Just as I turned back into the mouth of Young Deer Creek, a tremendous gust of wind hit us broadside! Even though I was running more than 60 miles per hour, my twenty foot long bass boat was lifted out of the water and moved some 30 feet in the air! Since in my younger days, I had been a competent race car driver, I knew to keep my foot on the throttle and hang on to the steering wheel. Sure enough, when the boat came down, the big propeller bit into the water, the wheel was straight, and we were headed up the creek in one piece.
It was then that I looked over to see how my client had taken this bone-chilling experience, and I was stunned to see that he had a big smile on his face. I couldn’t believe it!
“Are you okay?” I asked. “Wasn’t that interesting?” was all that he replied, but I came to learn that Robert A. Lipson, M.D. found everything in life “interesting,” and had a zest for life and learning that few ever find. He was the absolute best client that this old fishing guide ever had and a true friend in every sense of the word! Others may have known him for many of his other accomplishments as a community leader, wonderful family man, CEO of WellStar, or excellent photographer, but myself and the other fishermen at Lake Lanier always new him affectionately as “Dr. Bob”.

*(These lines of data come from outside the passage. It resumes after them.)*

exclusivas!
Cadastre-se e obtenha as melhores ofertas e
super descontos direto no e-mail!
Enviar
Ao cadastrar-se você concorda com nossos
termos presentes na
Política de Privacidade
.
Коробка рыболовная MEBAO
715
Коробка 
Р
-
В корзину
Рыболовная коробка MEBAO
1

Though I’m sure that he was pursuing a new facet of life that intrigued him, I was shocked and saddened to hear that Dr. Bob was killed this past week on a motorcycle that he had purchased at a charity auction. I’m sure that thousands of people he touched in life will grieve at his passing, but for me, I will rejoice for the hundreds of hours we spent together in every imaginable kind of weather during the magnificent changes of seasons, as we pursued the wily bass at Lake Lanier and the colorful trout in the Chattahoochee River. I learned a long time ago that it’s not the money you make or the exotic places you visit that are remembered…it’s the special people that you meet along the way, and for me, Dr. Bob was at the top of the list!